At the minute, Parallel server looks the best, with a standby database
remotely for disaster.

Does anyone know what the HP solution is like (MC Service Guard)? I think
some one on this list gave it a good review in the past .


Thanks,

Jim


-Original Message-
Sent: 17 January 2002 17:12
To: Multiple recipients of list ORACLE-L


IBM HACMP works well.

Ooops. guess that means you'll have to change some things. ;-)

Seriously, we *did* get the Sun clustering working, but it
required some serious feet-to-fire holding and gyrations.


-Original Message-
Sent: Thursday, January 17, 2002 11:54 AM
To: Multiple recipients of list ORACLE-L


Thanks for the advice everyone.

So what do you recommend on a Sun cluster/machines for failover other than
OPS?
Quest Shareplex?
Standby database?
Any others?

Thanks,

Jim



-Original Message-
Sent: 17 January 2002 16:22
To: Multiple recipients of list ORACLE-L


I concur with BB.yea, I ran Sun cluster at deleted and
it broke ALOT.

Kept me and two full time Sun Engineers (they got paid ALOT more)
in consulting dollars, but i made a mental note not to use
it in my business.

Caveat:  this was 1.5 years ago. Things change.

Mit Gluck, mein freund...


- Ross mit schuss Mohan

-Original Message-


Jim:
Sorry, you're not gonna like this answer.  HA is a Sun product, not an
Oracle product. Under Sun's High Availability, you can configure several
modules like Sybase and Oracle.  (The Oracle product is Sun Cluster HA-DBMS
for Oracle.)  It does require what I believe Sun calls a cluster but (IMHO)
is a bastardization of the term.  It truly is failover, not cluster.

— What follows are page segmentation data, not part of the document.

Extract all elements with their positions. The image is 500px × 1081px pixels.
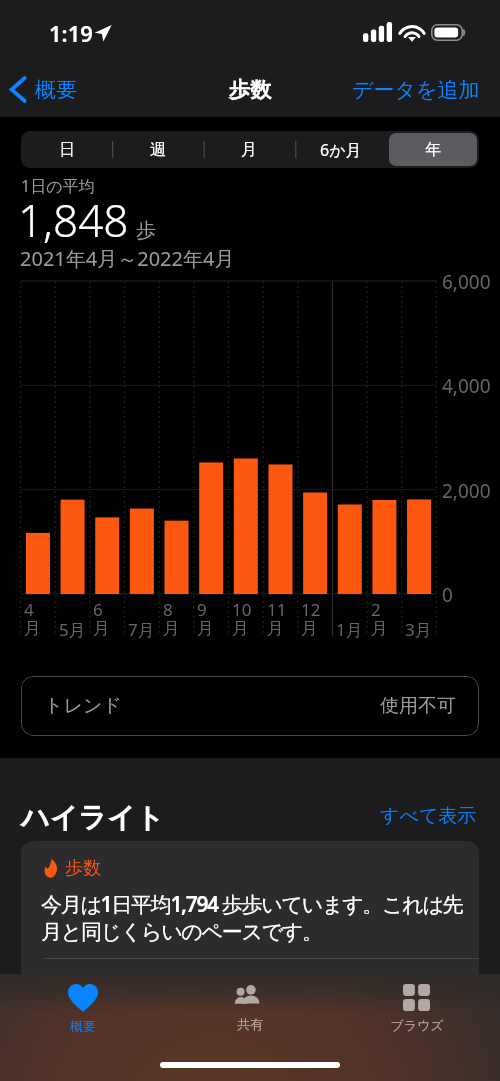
button[interactable]: 歩数 <box>21 841 479 1081</box>
button[interactable]: Sharing <box>166 974 333 1032</box>
staticText: 月 <box>241 140 257 160</box>
staticText: 2,000 <box>442 478 491 504</box>
staticText: 3月 <box>405 618 432 641</box>
staticText: 月 <box>232 618 249 639</box>
staticText: 歩数 <box>229 77 271 103</box>
staticText: 4 <box>24 598 34 621</box>
staticText: 概要 <box>35 77 77 103</box>
button[interactable]: 概要 <box>0 68 87 111</box>
staticText: 週 <box>150 140 166 160</box>
staticText: 月 <box>267 618 284 639</box>
staticText: 概要 <box>70 1018 96 1034</box>
staticText: 月 <box>93 618 110 639</box>
other: Summary <box>68 984 98 1012</box>
staticText: 11 <box>267 598 287 621</box>
staticText: 5月 <box>59 618 86 641</box>
staticText: 使用不可 <box>380 694 456 718</box>
button[interactable]: Summary <box>0 974 166 1034</box>
staticText: 6 <box>93 598 103 621</box>
staticText: ハイライト <box>21 800 165 835</box>
staticText: 年 <box>425 140 441 160</box>
button[interactable]: 年 <box>389 133 477 166</box>
staticText: 2021年4月～2022年4月 <box>20 245 235 272</box>
staticText: 日 <box>59 140 75 160</box>
button[interactable]: 月 <box>205 133 293 166</box>
button[interactable]: 6か月 <box>297 133 385 166</box>
staticText: 1日の平均 <box>21 175 95 197</box>
button[interactable]: トレンド <box>21 676 479 736</box>
staticText: 6,000 <box>442 269 491 295</box>
staticText: 0 <box>442 582 453 608</box>
staticText: 6か月 <box>320 139 362 161</box>
button[interactable]: 日 <box>23 133 110 166</box>
staticText: 月 <box>371 618 388 639</box>
staticText: 7月 <box>128 618 155 641</box>
staticText: 8 <box>163 598 173 621</box>
staticText: 10 <box>232 598 252 621</box>
staticText: トレンド <box>44 694 122 718</box>
staticText: 歩数 <box>65 857 101 880</box>
staticText: 共有 <box>237 1016 263 1032</box>
staticText: 今月は1日平均1,794 歩歩いています。これは先月と同じくらいのペースです。 <box>41 890 478 945</box>
button[interactable]: 週 <box>114 133 201 166</box>
staticText: 1月 <box>336 618 363 641</box>
staticText: 月 <box>163 618 180 639</box>
staticText: 月 <box>301 618 318 639</box>
other: Sharing <box>234 984 266 1010</box>
staticText: データを追加 <box>352 77 480 103</box>
staticText: すべて表示 <box>380 804 477 828</box>
other: Browse <box>403 984 430 1011</box>
staticText: 月 <box>24 618 41 639</box>
button[interactable]: すべて表示 <box>380 804 477 828</box>
button[interactable]: Browse <box>333 974 500 1033</box>
staticText: 1:19 <box>49 18 93 48</box>
staticText: 月 <box>197 618 214 639</box>
staticText: 2 <box>371 598 381 621</box>
staticText: 1,848 <box>18 190 129 250</box>
button[interactable]: データを追加 <box>332 69 500 111</box>
staticText: 9 <box>197 598 207 621</box>
staticText: ブラウズ <box>390 1017 444 1033</box>
staticText: 4,000 <box>442 373 491 399</box>
staticText: 12 <box>301 598 321 621</box>
staticText: 歩 <box>136 218 156 243</box>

We've had lots of problems with it.  It's caused us lots of grief, and only
in a few instances gained us anything.  It is NOT OPS, as the database does
not run in parallel, but only on 1 box at a time.  (Everything is double
cabled, and so the drives are re-mounted on the 2nd box if a failover
occurs.)  Your users still get disconnected.  You'd probably lose less data
than with a standby (since you pick up with the same drives mounted on the
other box), but it depends on how you have the standby implemented.

There's no additional cost from Oracle to run this crap, but you'll be
paying Sun great sums of money.  The Sun web site has more info on HA.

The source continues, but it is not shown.